Ask HN: Making source code avaliable for commercial software - olavk

I develop a piece of commercial software. It is free for non-commercial use.<p>I distribute binaries, but many users have expressed interest in having the source code available. I would like that, and think it would be great if users could modify the source and distribute changes, as long as it wouldn't undermine the commercial sales (since this is what is financing the development).<p>I guess this rules out a "true" OSS license, but I would prefer using an off-the-shelf license if possible.<p>Some have recommended a CC non-commercial license, but CC themselves discourage using their licenses for software.<p>Does any HN'ers have experience with this issue?
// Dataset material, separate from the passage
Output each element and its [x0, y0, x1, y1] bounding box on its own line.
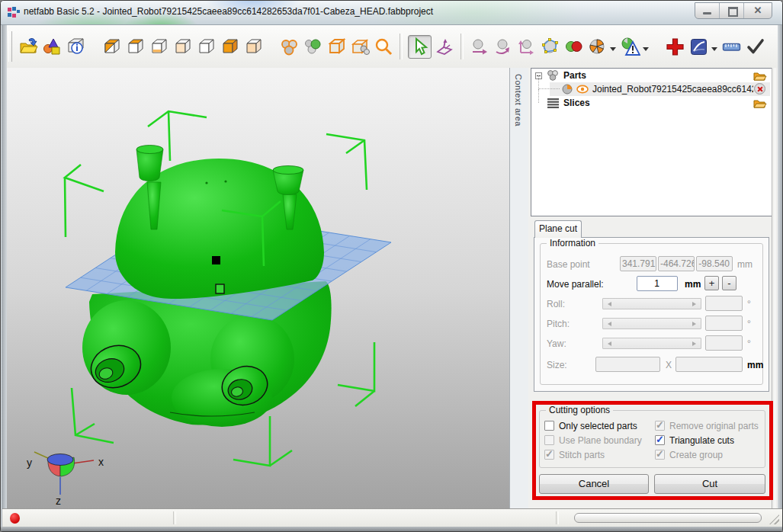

Under what licenses do you distribute your sources in commercial startups?
======
diminium
I'm not sure but Microsoft has a reference license of some type you probably
could copy. The license restricts any modification of the code to internal use
and is based upon the original source.

If you can't find anything else, this could be a good starting poing?

------
rgacote
The commercial software community that grew up around the Borland (now
Embarcadero) Delphi development tool is a good language. This was a component-
environment. Typically pay one price for the component and a higher price for
the sources. Lots of commercial products that distributed source code. Delphi
itself distributes source to the entire framework. Might be a good place to
look at licenses.

<http://www.embarcadero.com/products/delphi>

------
dkersten
Can you release it under a dual license? GPL for open source GPL code (or
perhaps a custom GPL-like license that does not allow commercial
redistribution) and commercial license (with support etc) for commercial use?
This is more or less how other open source based companies operate.

This means that non-commercial users get to make changes and distribute them
for free and commercial users may not redistribute it.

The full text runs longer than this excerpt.